» **PROBLEM**
Please transcribe the lines below exactly, and leave every image behind.
[EXTRACTED DATA Boundary: Start]
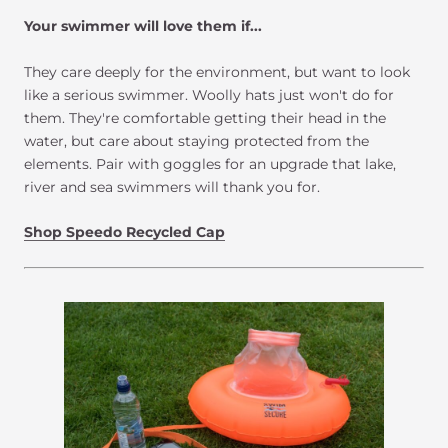
Your swimmer will love them if...
They care deeply for the environment, but want to look
like a serious swimmer. Woolly hats just won't do for
them. They're comfortable getting their head in the
water, but care about staying protected from the
elements. Pair with goggles for an upgrade that lake,
river and sea swimmers will thank you for.
Shop Speedo Recycled Cap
[EXTRACTED DATA Boundary: End]
» **RESULT OF THE EXERCISE**
Your swimmer will love them if...
They care deeply for the environment, but want to look
like a serious swimmer. Woolly hats just won't do for
them. They're comfortable getting their head in the
water, but care about staying protected from the
elements. Pair with goggles for an upgrade that lake,
river and sea swimmers will thank you for.
Shop Speedo Recycled Cap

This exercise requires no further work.